One of the most fascinating stories in Benzer’s oral history interview is about construction of the Salk Institute in La Jolla, California:
Benzer: Louis Kahn [the architect] asked Salk, “How much money have you got to put into the building?” And Salk said, “Ten million for endowment” — this was all from the commitment from the March of Dimes — “and a million dollars a year for operating expenses in perpetuity.” So Kahn went home and designed a building for $20 million. In fact, he bragged about this at some dinner he had in La Jolla. He talked about other buildings he had designed and he said it was always his policy to make the building for twice as much as the money available, because you could always count on the fact that people scurry around to find the extra money.

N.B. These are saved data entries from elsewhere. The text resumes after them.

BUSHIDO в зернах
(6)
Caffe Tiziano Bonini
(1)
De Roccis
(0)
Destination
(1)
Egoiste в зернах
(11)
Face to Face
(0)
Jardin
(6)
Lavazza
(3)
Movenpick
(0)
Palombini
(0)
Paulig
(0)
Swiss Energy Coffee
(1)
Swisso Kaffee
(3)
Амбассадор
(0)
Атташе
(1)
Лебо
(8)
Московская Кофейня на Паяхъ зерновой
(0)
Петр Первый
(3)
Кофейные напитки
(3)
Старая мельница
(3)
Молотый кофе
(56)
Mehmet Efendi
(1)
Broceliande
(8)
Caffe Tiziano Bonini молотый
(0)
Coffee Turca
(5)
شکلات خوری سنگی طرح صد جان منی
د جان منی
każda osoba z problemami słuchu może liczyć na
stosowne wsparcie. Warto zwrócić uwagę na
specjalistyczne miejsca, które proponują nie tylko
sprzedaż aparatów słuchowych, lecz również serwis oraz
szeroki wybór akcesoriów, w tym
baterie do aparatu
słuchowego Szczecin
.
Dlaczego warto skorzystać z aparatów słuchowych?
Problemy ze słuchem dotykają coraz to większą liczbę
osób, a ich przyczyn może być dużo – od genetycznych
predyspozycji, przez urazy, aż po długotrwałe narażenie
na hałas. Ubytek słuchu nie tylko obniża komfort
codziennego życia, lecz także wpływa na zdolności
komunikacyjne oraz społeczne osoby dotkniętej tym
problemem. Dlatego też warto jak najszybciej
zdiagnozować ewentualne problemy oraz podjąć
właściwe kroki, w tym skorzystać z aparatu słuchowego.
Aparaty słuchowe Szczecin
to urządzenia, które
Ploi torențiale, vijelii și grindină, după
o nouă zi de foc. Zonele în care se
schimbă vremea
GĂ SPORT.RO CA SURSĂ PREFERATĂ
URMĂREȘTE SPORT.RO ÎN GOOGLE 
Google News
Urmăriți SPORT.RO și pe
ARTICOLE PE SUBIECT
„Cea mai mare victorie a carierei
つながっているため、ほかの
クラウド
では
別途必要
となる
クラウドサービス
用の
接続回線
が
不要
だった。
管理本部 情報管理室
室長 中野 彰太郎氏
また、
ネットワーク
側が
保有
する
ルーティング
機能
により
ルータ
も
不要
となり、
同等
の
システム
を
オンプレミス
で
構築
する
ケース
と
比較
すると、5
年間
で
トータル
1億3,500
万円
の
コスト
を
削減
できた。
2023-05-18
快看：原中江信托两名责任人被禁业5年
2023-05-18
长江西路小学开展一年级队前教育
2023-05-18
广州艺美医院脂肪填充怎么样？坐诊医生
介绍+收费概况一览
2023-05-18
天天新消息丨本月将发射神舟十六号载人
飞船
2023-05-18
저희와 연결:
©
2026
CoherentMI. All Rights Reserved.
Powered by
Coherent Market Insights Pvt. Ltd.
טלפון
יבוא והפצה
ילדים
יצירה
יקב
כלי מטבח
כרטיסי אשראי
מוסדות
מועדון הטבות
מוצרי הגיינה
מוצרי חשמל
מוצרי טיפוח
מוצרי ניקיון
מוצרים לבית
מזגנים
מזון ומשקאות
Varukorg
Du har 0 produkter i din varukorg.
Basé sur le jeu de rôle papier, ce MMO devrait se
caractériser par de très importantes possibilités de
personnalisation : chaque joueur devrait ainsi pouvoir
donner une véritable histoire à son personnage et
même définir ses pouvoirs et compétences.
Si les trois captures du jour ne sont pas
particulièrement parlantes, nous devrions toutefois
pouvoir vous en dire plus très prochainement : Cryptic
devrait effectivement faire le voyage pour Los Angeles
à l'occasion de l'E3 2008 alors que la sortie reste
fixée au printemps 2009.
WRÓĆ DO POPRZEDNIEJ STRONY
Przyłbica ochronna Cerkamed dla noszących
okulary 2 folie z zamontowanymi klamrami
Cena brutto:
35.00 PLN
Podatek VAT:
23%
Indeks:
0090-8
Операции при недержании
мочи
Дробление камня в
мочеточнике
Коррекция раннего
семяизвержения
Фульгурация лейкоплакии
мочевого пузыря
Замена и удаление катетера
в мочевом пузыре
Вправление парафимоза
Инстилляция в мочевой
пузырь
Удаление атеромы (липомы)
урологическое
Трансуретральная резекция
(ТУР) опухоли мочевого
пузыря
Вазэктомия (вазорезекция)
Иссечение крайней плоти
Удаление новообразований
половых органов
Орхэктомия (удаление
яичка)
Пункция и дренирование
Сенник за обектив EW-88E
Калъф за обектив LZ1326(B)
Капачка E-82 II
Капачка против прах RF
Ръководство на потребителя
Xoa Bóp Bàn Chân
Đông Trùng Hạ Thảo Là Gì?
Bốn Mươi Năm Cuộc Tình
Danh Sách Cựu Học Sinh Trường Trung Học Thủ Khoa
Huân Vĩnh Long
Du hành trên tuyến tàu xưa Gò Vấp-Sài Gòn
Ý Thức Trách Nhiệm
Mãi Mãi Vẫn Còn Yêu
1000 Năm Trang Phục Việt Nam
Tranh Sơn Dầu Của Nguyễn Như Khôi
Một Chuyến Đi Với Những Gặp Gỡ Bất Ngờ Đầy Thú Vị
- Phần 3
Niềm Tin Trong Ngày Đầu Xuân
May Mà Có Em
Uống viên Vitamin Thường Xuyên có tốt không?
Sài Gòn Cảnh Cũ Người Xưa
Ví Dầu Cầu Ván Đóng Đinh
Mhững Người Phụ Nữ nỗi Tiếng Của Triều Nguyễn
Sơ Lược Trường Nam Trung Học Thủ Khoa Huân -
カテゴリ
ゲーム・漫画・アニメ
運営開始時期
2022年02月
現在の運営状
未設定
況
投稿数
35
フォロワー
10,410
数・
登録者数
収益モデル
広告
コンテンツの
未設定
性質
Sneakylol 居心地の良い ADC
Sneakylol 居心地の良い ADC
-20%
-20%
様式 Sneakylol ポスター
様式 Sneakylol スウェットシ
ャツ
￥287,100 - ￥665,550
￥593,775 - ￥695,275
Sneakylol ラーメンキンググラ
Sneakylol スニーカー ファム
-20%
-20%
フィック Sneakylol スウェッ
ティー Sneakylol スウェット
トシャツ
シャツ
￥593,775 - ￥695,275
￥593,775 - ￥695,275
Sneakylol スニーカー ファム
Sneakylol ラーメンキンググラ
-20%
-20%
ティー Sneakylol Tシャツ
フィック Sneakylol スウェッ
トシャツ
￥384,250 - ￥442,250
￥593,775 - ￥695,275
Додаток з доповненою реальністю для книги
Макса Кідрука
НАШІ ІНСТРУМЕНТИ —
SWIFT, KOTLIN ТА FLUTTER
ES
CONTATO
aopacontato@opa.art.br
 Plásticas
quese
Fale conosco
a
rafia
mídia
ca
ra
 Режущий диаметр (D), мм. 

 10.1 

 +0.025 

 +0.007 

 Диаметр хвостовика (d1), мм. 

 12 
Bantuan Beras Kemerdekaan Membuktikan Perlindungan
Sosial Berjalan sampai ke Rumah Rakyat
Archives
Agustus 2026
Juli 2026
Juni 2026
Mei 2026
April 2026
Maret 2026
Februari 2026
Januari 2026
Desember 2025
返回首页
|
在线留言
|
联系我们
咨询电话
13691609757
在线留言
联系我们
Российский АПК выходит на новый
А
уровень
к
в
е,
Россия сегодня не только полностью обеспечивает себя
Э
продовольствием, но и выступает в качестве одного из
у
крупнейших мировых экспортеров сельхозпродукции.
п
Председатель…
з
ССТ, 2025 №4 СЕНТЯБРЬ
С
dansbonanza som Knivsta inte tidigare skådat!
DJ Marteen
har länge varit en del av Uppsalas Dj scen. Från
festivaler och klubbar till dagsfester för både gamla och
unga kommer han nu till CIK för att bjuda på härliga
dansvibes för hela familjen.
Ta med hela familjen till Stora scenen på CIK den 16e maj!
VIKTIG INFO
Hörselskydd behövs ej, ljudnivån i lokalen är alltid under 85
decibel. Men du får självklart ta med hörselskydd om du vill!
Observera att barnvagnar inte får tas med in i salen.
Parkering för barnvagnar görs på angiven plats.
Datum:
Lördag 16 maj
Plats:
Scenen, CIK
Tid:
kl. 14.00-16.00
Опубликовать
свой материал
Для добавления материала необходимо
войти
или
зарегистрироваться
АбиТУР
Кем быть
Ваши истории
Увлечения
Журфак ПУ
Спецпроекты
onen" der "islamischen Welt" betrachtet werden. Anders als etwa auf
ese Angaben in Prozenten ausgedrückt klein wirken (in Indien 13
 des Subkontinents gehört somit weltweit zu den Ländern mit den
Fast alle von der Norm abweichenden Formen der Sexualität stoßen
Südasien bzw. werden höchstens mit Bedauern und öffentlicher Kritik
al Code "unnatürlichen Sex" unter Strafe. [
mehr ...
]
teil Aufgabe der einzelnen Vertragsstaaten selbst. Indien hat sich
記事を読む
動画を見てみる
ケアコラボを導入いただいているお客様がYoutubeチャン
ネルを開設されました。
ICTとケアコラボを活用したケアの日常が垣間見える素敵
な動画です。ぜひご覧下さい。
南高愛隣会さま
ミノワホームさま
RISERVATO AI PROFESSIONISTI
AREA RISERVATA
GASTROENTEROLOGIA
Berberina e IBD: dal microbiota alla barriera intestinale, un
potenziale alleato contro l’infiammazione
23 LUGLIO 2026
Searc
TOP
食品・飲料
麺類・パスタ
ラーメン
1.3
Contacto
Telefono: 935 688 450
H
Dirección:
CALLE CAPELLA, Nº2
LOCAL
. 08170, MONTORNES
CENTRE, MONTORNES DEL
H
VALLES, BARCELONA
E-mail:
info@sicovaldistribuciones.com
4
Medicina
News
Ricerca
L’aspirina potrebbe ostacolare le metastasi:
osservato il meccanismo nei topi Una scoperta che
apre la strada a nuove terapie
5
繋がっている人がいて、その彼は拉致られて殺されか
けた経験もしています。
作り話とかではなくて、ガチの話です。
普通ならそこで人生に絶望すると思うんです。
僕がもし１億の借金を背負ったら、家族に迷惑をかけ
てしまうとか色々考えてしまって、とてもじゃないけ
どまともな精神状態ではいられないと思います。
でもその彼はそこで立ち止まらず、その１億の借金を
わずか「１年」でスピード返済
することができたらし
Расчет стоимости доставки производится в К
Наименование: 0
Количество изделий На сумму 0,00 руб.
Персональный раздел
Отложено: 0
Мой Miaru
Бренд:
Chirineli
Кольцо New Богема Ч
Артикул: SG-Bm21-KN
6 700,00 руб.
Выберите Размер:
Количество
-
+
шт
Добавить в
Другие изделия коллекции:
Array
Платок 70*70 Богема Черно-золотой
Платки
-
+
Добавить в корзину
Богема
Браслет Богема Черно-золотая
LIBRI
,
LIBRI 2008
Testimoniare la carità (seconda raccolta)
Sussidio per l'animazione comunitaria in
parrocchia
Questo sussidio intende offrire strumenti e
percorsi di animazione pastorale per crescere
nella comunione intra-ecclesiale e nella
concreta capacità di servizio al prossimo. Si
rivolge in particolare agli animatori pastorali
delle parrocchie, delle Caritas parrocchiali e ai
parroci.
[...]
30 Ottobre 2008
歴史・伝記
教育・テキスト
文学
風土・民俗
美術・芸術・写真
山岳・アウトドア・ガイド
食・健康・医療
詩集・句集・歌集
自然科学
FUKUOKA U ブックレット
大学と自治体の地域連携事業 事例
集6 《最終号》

Salk went for that idea on the argument that later on it would cost much more to build it. That was absolutely true. But at the time it had the effect of liquidating the endowment. And everything suffered from then on. The institute . . . was always worrying about where the next buck was coming from.
. . .
Interviewer: So they liquidated their entire endowment to construct a more expensive building?Benzer: Yes.
Kahn knew a general principal about human nature that I do not. Why do backers reliably “scurry around to find the extra money”? Something powerful is at work here.
That’s an old sales trick. Show them the super duper model and they will never be satisfied with the car they can actually afford unless they’ve firmly planted in their mind that they don’t need all those extras. Who wants a crummy 10 million dollar building when they can have the really nice 20 million building? If there is a way, it will be found if the desire is sufficient. So in this case better is the enemy of the good enough.
I would rather have what I asked for.
In for a nickel, in for a dime!
Almost 20 years ago, on a Fourth of July weekend in Studio City, my husband and I saw an ad in the paper for brand-new $10,000 dollar Camrys at our local Toyota dealership.
I had my husband call to make sure they actually had $10,000 Camrys on the lot. They did.
When we got there the place was mobbed with people not buying $10,000 Camrys.
We said we’d come for the $10,000 Camry. The salesman told us we didn’t want the $10,000 Camry because the $10,000 Camry had a standard transmission.
I said standard transmission gave you “more power.”
The salesman looked at me for a second, then turned and walked away without another word. Obviously the guy figured that if the wife was saying a standard had more power, it was hopeless.
We went home with a $10,000 Camry.
The guy who finally found the car & sold it to us threw in a set of fancy wheel rims for free.
Our nanny owns the car now, and is still driving it.